> _Task goal_: Would you repeat the whole listing exactly, pictures excluded?
*** Material provided Section Begins ***
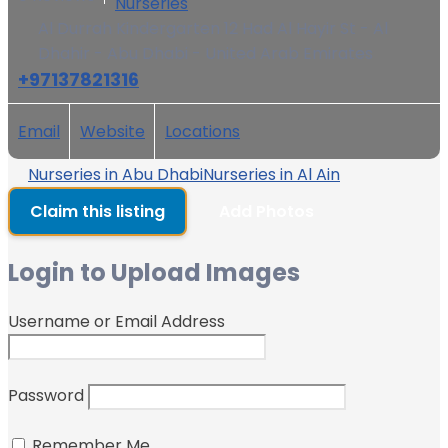
Nurseries
Al Durrah Kindergarten 12 Had Al Hayir St - Al
Dhahir - Abu Dhabi - United Arab Emirates
+97137821316
Email
Website
Locations
Nurseries in Abu Dhabi
Nurseries in Al Ain
Claim this listing
Add Photos
Login to Upload Images
Username or Email Address
Password
Remember Me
*** Material provided Section Ends ***
> _Exercise solution_:
Nurseries
Al Durrah Kindergarten 12 Had Al Hayir St - Al
Dhahir - Abu Dhabi - United Arab Emirates
+97137821316
Email
Website
Locations
Nurseries in Abu Dhabi
Nurseries in Al Ain
Claim this listing
Add Photos
Login to Upload Images
Username or Email Address
Password
Remember Me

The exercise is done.